There are times when we have great difficulty making a decision. We may be confused by the many options, daunted by the task and overly concerned about the outcomes. Sometimes, if we are anxious, even relatively small decisions can leave us paralysed.
Decision making can be painful particularly if you can see multiple options and your anxiety grows with the inability to choose between them. Sometimes this anxiety is driven by a perfectionist streak – we may want to make sure we make the right or perfect decision. Unfortunately, this is rarely obtainable because we are often making decisions in the context of inadequate information. The information we do have may be clouded by our emotions or attachment to a particular option or outcome.
Indecisiveness too can be compounded for different personality types. For example, the Myers-Briggs Personality Type Indicator suggests that people who have a Perceiving (“P”) type personality prefer to remain open and gather more information before making a decision, while the Judging (“J”) type personality likes to get things decided. These personality traits can lead either to an inability to make decisions or the habit of making hasty decisions to relieve the tension of decision making.
Improving decision making through mindfulness meditation
Diana Winston from MARC at UCLA provides a meditation podcast to enable improved decision making. She suggests that we can use mindfulness to focus on our thoughts and emotions during the decision-making process. In her view we can learn to be present to whatever decision making turns up for us. We can use the principles of mindfulness to bring awareness to the discomfort of trying to make a decision.
Sometimes this will involve showing self-compassion towards ourselves – accepting that we cannot make the perfect decision, even with full information.
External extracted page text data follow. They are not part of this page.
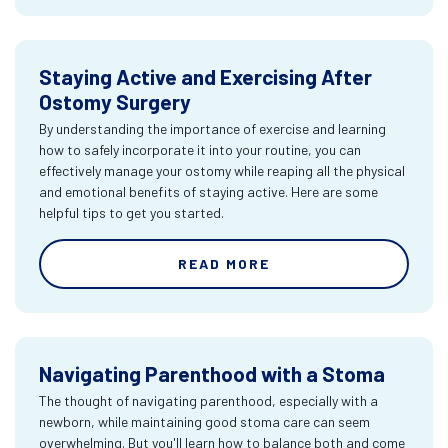
Staying Active and Exercising After
Ostomy Surgery
By understanding the importance of exercise and learning
how to safely incorporate it into your routine, you can
effectively manage your ostomy while reaping all the physical
and emotional benefits of staying active. Here are some
helpful tips to get you started.
READ MORE
Navigating Parenthood with a Stoma
The thought of navigating parenthood, especially with a
newborn, while maintaining good stoma care can seem
overwhelming. But you'll learn how to balance both and come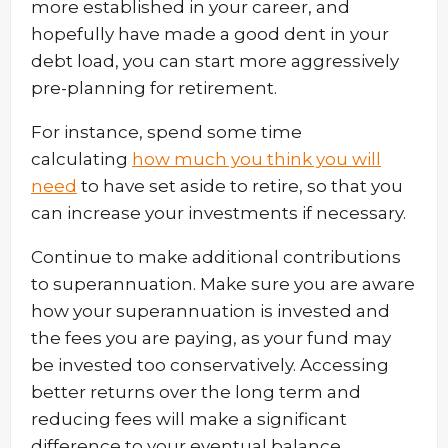
more established in your career, and
hopefully have made a good dent in your
debt load, you can start more aggressively
pre-planning for retirement.
For instance, spend some time
calculating
how much you think you will
need
to have set aside to retire, so that you
can increase your investments if necessary.
Continue to make additional contributions
to superannuation. Make sure you are aware
how your superannuation is invested and
the fees you are paying, as your fund may
be invested too conservatively. Accessing
better returns over the long term and
reducing fees will make a significant
difference to your eventual balance.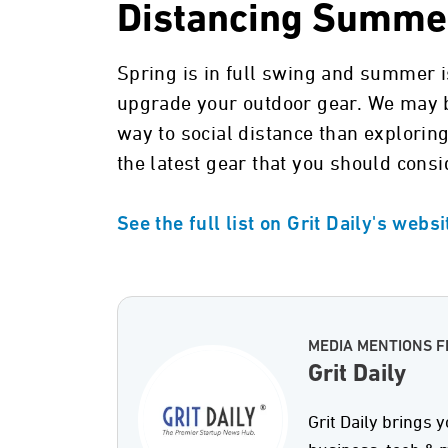
Distancing Summer
Spring is in full swing and summer is
upgrade your outdoor gear. We may be
way to social distance than exploring
the latest gear that you should consi
See the full list on Grit Daily's webs
MEDIA MENTIONS F
Grit Daily
Grit Daily brings y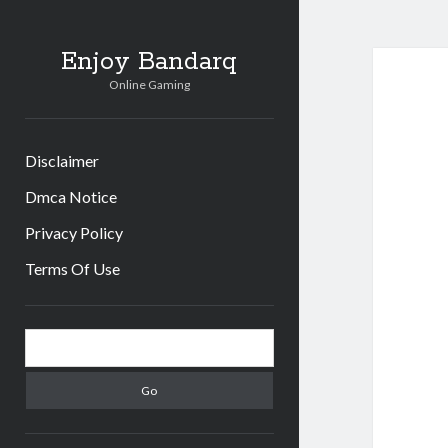
Enjoy Bandarq
Online Gaming
Disclaimer
Dmca Notice
Privacy Policy
Terms Of Use
Sidebar
Search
It requires acceptance of the fact that our decision making will be inadequate at times, but that this will provide the opportunity to learn and grow. Mindfulness meditation can enable us to make the best decision possible at the time, uncontaminated by emotions that can cloud our judgement.
If we bring openness and curiosity to what we are experiencing during decision making, we can name our feelings and learn to control them. We can better understand the patterns embedded in our decision-making processes. For instance, we may find that once we have to make a decision, we automatically drop into negative thinking which generates anxiety about the possible outcomes. Through mindfulness meditation we can learn to control these negative thoughts and focus on addressing the issue and the information available without our negative thinking confounding the issue.
If our thoughts keep wandering or negative thoughts intrude during the process of mindfulness meditation, focusing on sounds can help anchor us as listening is a natural process that we can do with minimal effort. Listening to sounds can enable us to return to mindful decision making.
As we grow in mindfulness, we can learn more about the pattern of thoughts and emotions behind our decision making, bring them into the spotlight, and develop better self-management techniques so that our decision making is not delayed unduly or contaminated by negative thoughts and emotions. We can learn to be more compassionate towards ourselves. Mindful breathing can help us too to manage the tension of decision making.